« witch-hunt | メイン | Gierke-Hauriou-Romano »

April 7, 2007

●why softlaw?

藤田せんせから,ソフトロー研究8号の抜き刷りを送っていただいたのですが

その送り状の中に

多くの法律家にとっては,「ソフトローのようなキワ物に手を出したあげく,ついに気が狂ったか」と思われるような内容ではないかとおそれます。

と書いてあって,めちゃ受けました。

ちなみに,僕自身は,ソフトローは「キワ物」なんかではなくて,むしろ一番自然な姿だと思って今までやってきました。
なんでかって言うと,「法律」(ハードロー)というのは立法者が作るもの。立法者は,そのハードローのベネフィットもコストもinternalizeしてないし,政治をめぐる様々な力関係の影響もあって,よろしくないルール形成をしてしまう蓋然性が結構ある。それに比べれば,実際に社会において活動し,ルールのベネフィット・コストをinternalizeしている人たちが自発的に作りあげてきたルール(=ソフトロー)は,望ましいものである蓋然性が高い(もちろん,externalityがあったりすれば問題だけども)。中世のイタリア商人たちや七つの海を制覇したイギリス商人(海軍じゃなくて)たちが作り上げたすばらしい法体系を見ろよ!っていう風に思うわけです。
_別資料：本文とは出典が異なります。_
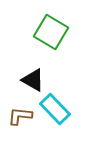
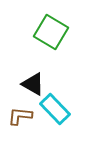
black triangle: moved 4 px down
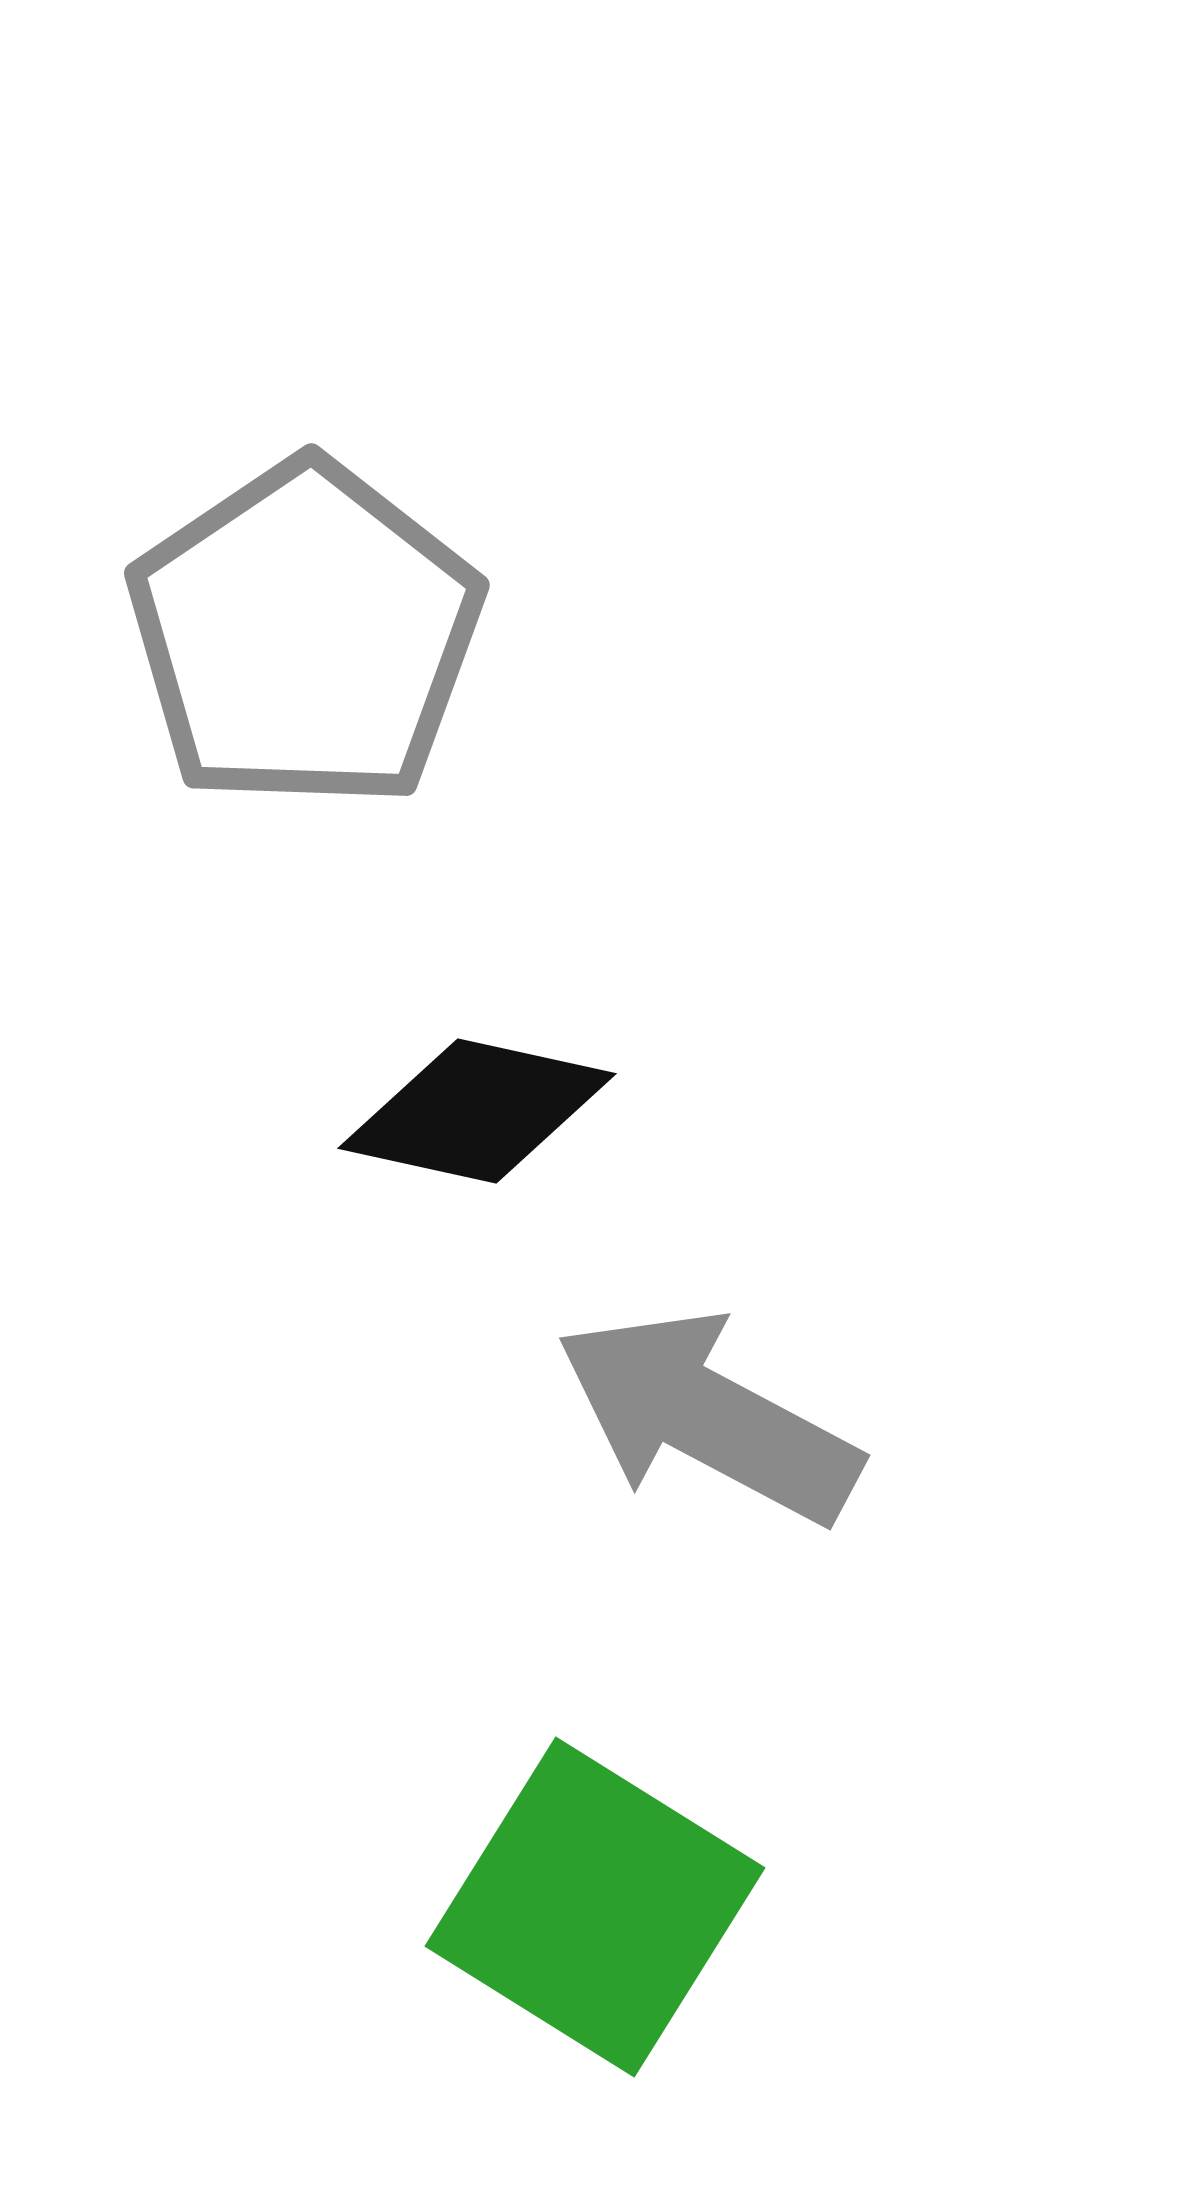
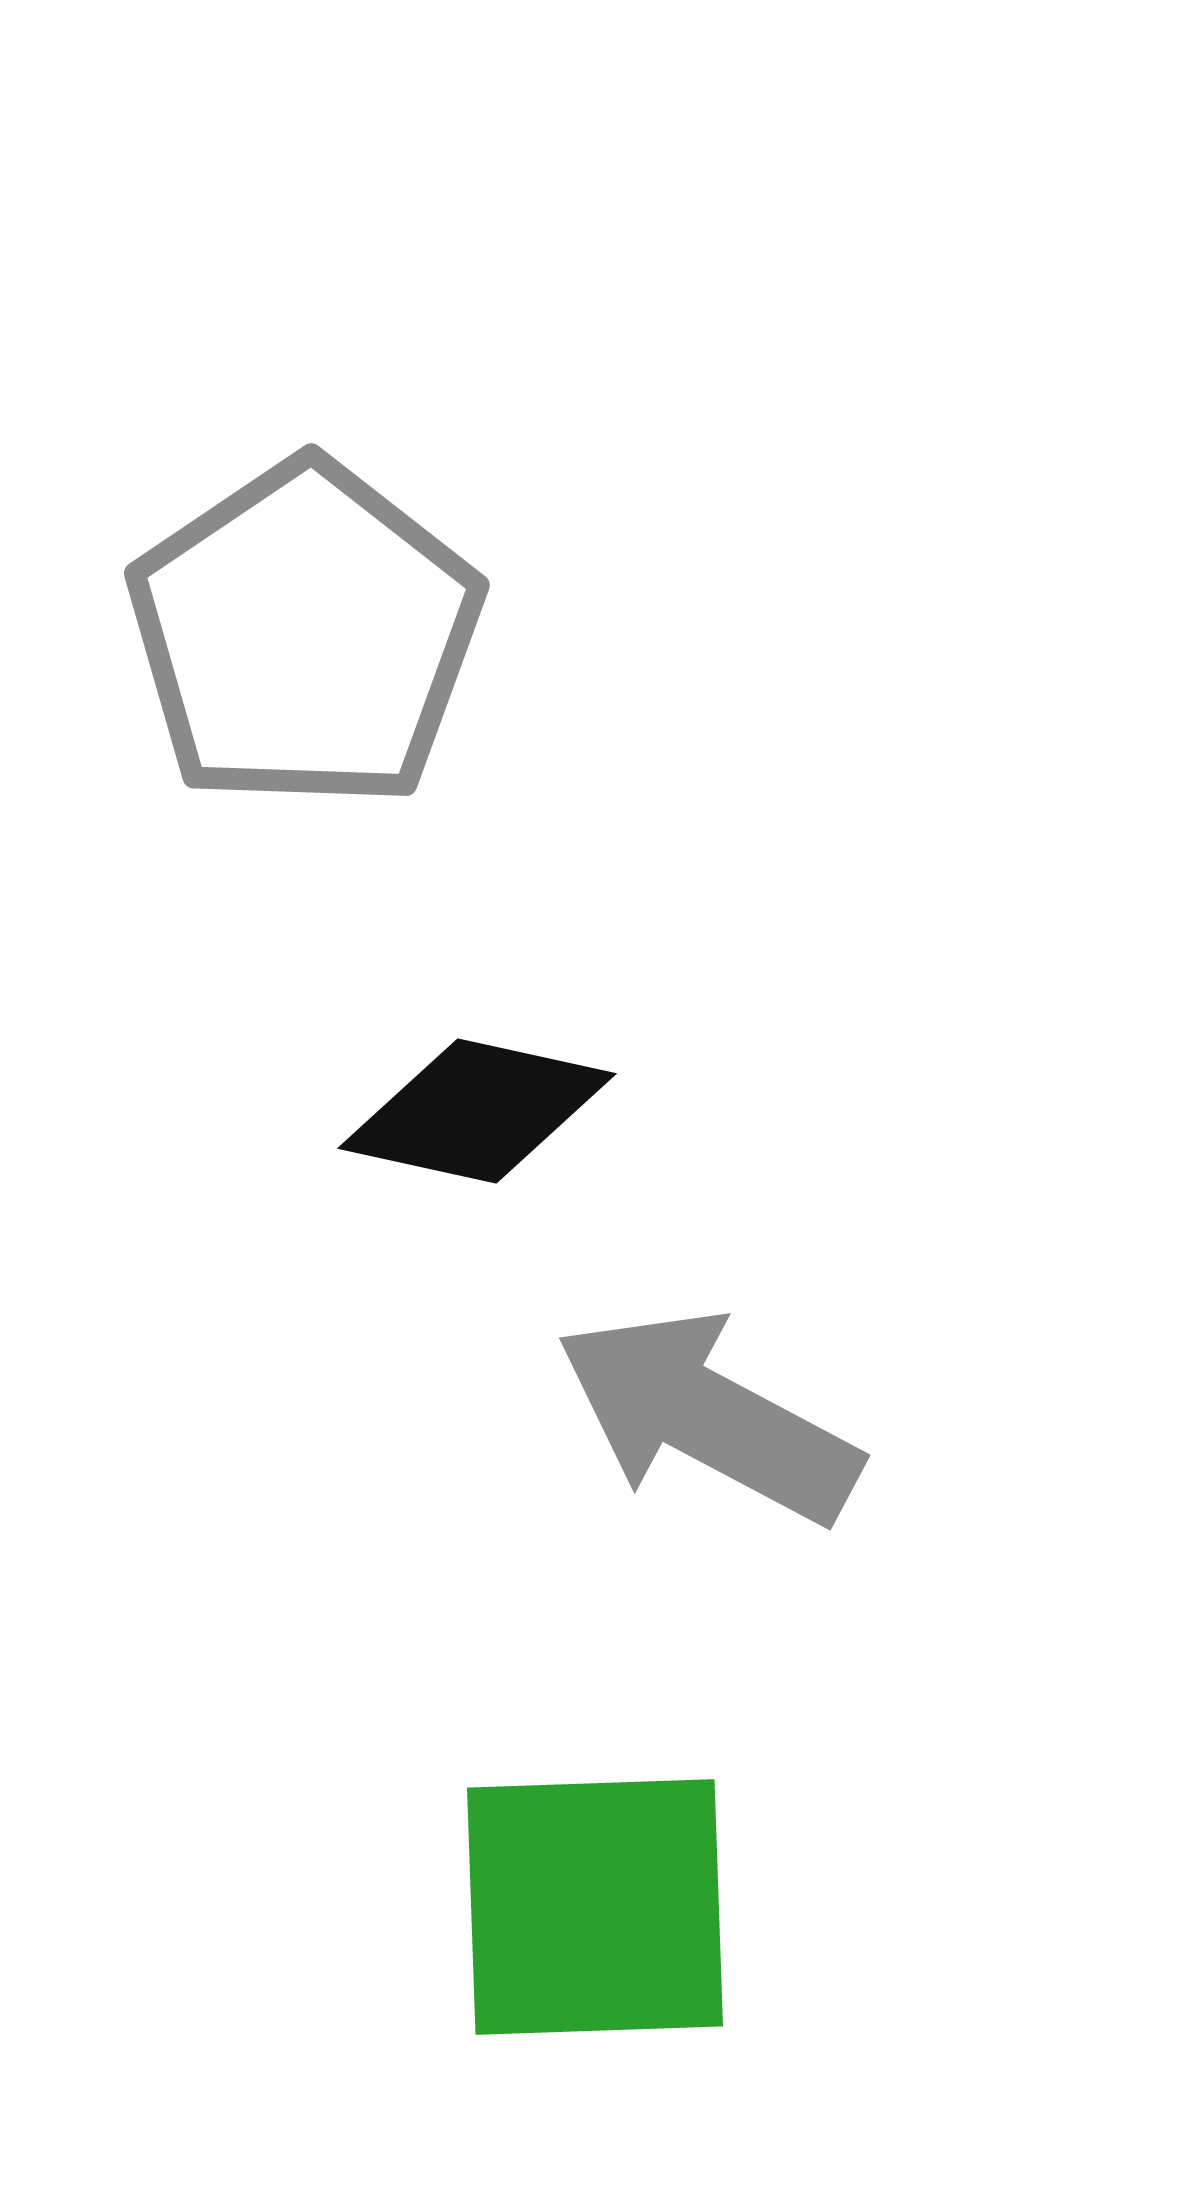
green square: rotated 34 degrees counterclockwise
こういう風に言うと,「それ何てChicago的」と突っ込まれそうです。はい,その通りですが何か?

というか,よくChicago=market至上主義=self-interested actorな性悪説と思われていることがあるけれど,それはむしろ逆なんじゃないか,という気がします。上に書いたような意味での"Chicago"的というのは,「普通の人っていうのは実はすごい賢い人たちだ」という考えに基づいていてそれって性善説(というか,人間に対する信頼)じゃないか,と。

トラックバックURL

このエントリーのトラックバックURL:
http://www.law.tohoku.ac.jp/~hatsuru/cgi-local/mt/mt-tb.cgi/1197

コメント

Kaplowの"Rules vs Standard"の議論な気が。立法者の作ったルールだけが法律じゃないですからね~。解釈者に任せてdistinctionとover-ruleを重ねて進化していくCommon Lawもなかなか捨てたものじゃないかと。特に立法者がろくな情報を持っていない場合。ってShleiferもシカゴか・・・・元を正せば。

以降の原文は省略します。